Sondaż „Rzeczpospolitej”: Na wojsko trzeba wydawać więcej

Większość Polaków zgadza się na zwiększenie wydatków na zbrojenia. Opinie respondentów w tej sprawie są podobne do tych wyrażanych tuż po wybuchu pełnoskalowej wojny w Ukrainie. W przyszłym roku rząd chce wydać na zbrojenia blisko 190 mld zł.

Aktualizacja: 29.11.2024 06:11 Publikacja: 29.11.2024 04:30

Ćwiczenia wojskowe na Morzu Bałtyckim

Ćwiczenia wojskowe na Morzu Bałtyckim

Foto: Arkadiusz Dwulatek

Wydatki na obronę narodową sukcesywnie wzrastają od agresji Rosji na Ukrainę. Wicepremier, minister obrony Władysław Kosiniak-Kamysz zapowiada, że w przyszłym roku powinny one osiągnąć poziom 4,7 proc. PKB (na ten rok zadeklarowano 4,2 proc. PKB, ale nie ma pewności, czy taki poziom zostanie osiągnięty). Biorąc pod uwagę ten współczynnik, należymy do liderów zbrojeń wśród państw Sojuszu Północnoatlantyckiego.

Z badania przeprowadzonego przez IBRiS na zlecenie „Rzeczpospolitej” wynika, że Polacy mają stabilne poglądy w zakresie zwiększania wydatków na rozwój armii. Za jest aż 72,9 proc. badanych, przeciw – 18,2 proc., a nie ma zdania – 8,9 procent.

Foto: rp.pl

W kwietniu 2022 r. zwiększenie wydatków na zbrojenia popierało 76,7 proc. badanych. Przeciwnego zdania było zaledwie 12,1 proc., a mniej więcej tyle samo badanych (11,3 proc.) nie miało na ten temat zdania. Widać zatem, że tylko nieznacznie (o 3,8 proc.) w ciągu 31 miesięcy spadła liczba tych, którzy akceptują większe wydatki na zbrojenia.

Za takimi planami opowiadali się w kwietniu 2022 r. zarówno głosujący na Władysława Kosiniaka-Kamysza (94 proc.) w wyborach prezydenckich w 2020 r., jak i Andrzeja Dudę (88 proc.), Krzysztofa Bosaka (86 proc.) i Szymona Hołownię (86 proc.). Za zwiększeniem wydatków na wojsko były wtedy przeważnie osoby o wykształceniu podstawowym (94 proc.), wierzące (91 proc.), które czerpały informacje z ówczesnych Wiadomości TVP (93 proc.) lub Polsat News (90 proc.).
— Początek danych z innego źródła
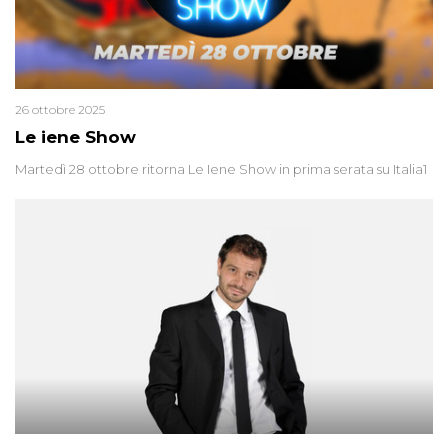
26 ottobre 2025
Le iene Show
Martedì 28 ottobre ritorna Le Iene Show in prima serata su Italia1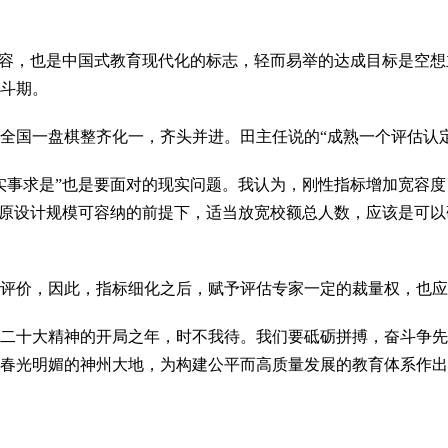
内容，也是中国式教育现代化的标志，轻而易举的达成目标是空
斗期。
全国一盘棋整齐化一，齐头并进。田主任说的“成熟一个评估认
“实事求是”也是要面对的现实问题。我认为，刚性指标增加宽容
和原设计规模可容纳的前提下，适当放宽校额总人数，应该是可
评价，因此，指标细化之后，赋予评估专家一定的裁量权，也应
二十大精神的开局之年，时不我待。我们要砥砺拼搏，奋斗争先
春光明媚的神州大地，为构建公平而高质量发展的教育体系作出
Sondaż: Kto popiera zwiększenie wydatków na wojsko?

Teraz zwiększanie wydatków na obronę popierają głównie osoby deklarujące poglądy lewicowe (83 proc.), które uważnie śledzą wszystkie wydarzenia, w tym to, co się dzieje w Polsce (80 proc.). Osoby te czerpią informacje o świecie z portali internetowych, np. Onet, wp.pl, a także TV Republika, i radia (po 80 proc. wskazań). Tak uważają przeważnie mężczyźni (77 proc.), 60-latkowie (82 proc.) i osoby najmłodsze (do 29. roku życia) – 80 proc. wskazań. Przeważają mieszkańcy wsi (90 proc.) i osoby z wykształceniem średnim (81 proc.). Taką opinię prezentują głównie osoby wierzące i regularnie praktykujące (81 proc.).  
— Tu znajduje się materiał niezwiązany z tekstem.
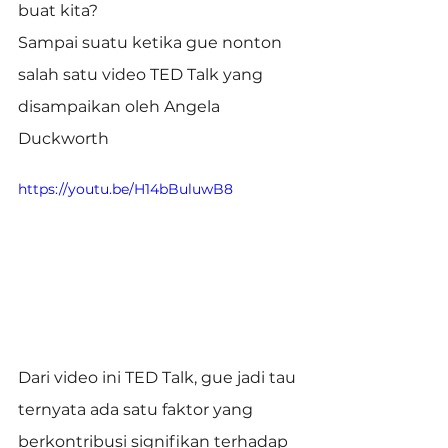
buat kita?
Sampai suatu ketika gue nonton 
salah satu video TED Talk yang 
disampaikan oleh Angela 
Duckworth
https://youtu.be/H14bBuluwB8
Dari video ini TED Talk, gue jadi tau 
ternyata ada satu faktor yang 
berkontribusi signifikan terhadap 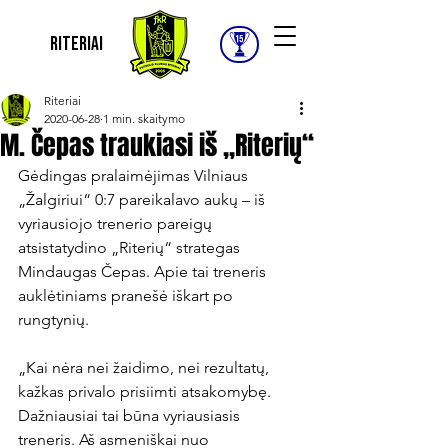
Riteriai
Riteriai
2020-06-28
1 min. skaitymo
M. Čepas traukiasi iš „Riterių“
Gėdingas pralaimėjimas Vilniaus 
„Žalgiriui“ 0:7 pareikalavo aukų – iš 
vyriausiojo trenerio pareigų 
atsistatydino „Riterių“ strategas 
Mindaugas Čepas. Apie tai treneris 
auklėtiniams pranešė iškart po 
rungtynių.

„Kai nėra nei žaidimo, nei rezultatų, 
kažkas privalo prisiimti atsakomybę. 
Dažniausiai tai būna vyriausiasis 
treneris. Aš asmeniškai nuo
– Polska jest unikatowym krajem w Europie i na świecie, gdzie jest tak wielka aprobata wydatków na zbrojenia, a to wynika ze świadomości zagrożeń. Pomimo zmęczenia wojną na Ukrainie, ten wynik, utrzymujące się wsparcie dla większych wydatków na zbrojenia na tak wysokim poziomie, jest niezwykle ważny. To pozwala podejmować bardzo odważne decyzje zakupowe dla polskiej armii – mówi „Rzeczpospolitej” Władysław Kosiniak-Kamysz, wicepremier i minister obrony narodowej.
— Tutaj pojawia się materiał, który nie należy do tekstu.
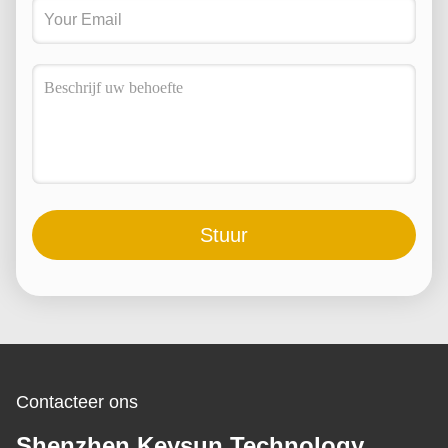
Stuur
Contacteer ons
Shenzhen Keysun Technology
Foto: rp.pl/Weronika Porębska

W tym roku wydatki na obronę narodową zaplanowane są w wysokości 158,8 mld zł, a w 2025 roku mają wzrosnąć, jak zapowiada resort obrony, do 186,6 mld zł.

Wydatki na obronność: Polaków nie zmiękczył rosyjski szantaż

Gen. Roman Polko, były dowódca jednostki wojskowej GROM, komentując sondaż, uważa, że akceptacja społeczna dla dużych wydatków dla wojska wynika z tego, że ludzie chcą żyć w poczuciu bezpieczeństwa. Jednocześnie zwraca uwagę, że wzrost wydatków należy społeczeństwu tłumaczyć. – Bo pewne detale nie są dobrze rozumiane, niestety wojna informacyjna i propagandowa Kremla, szczególnie ukierunkowana na szantaż nuklearny, może przynosić negatywne owoce – zauważa.  

Ale z naszego badania wynika, że Polacy dotychczas nie dali się zmiękczyć propagandzie rosyjskiej, bo akceptacja dla wydatków utrzymuje się od wielu lat. – Jeszcze przed pełnoskalową wojną, gdy obowiązywała strategia „Bezpieczna Europa w bezpiecznym świecie”, żołnierze innych armii zazdrościli nam poparcia społecznego dla wojska. To świadomość ukształtowana historycznie, bo musieliśmy się bić o własną niepodległość. Świadomość, że musimy posiadać silne siły zbrojne, pozostała w naszej głowie – dodaje gen. Roman Polko.

Czytaj więcej

Szef Sztabu Generalnego przyznaje: Wojna realnie nam zagraża

Tylko w latach 2025–2030 wydamy na obronę narodową ponad 1,3 bln zł, w tym na sam sprzęt ponad 0,5 bln zł. Czy jednym ze źródeł finansowania tych potrzeb powinien być nowy podatek obronny? – pytaliśmy ekspertów w ramach kolejnej rundy panelu ekonomistów „Parkietu” i „Rzeczpospolitej”.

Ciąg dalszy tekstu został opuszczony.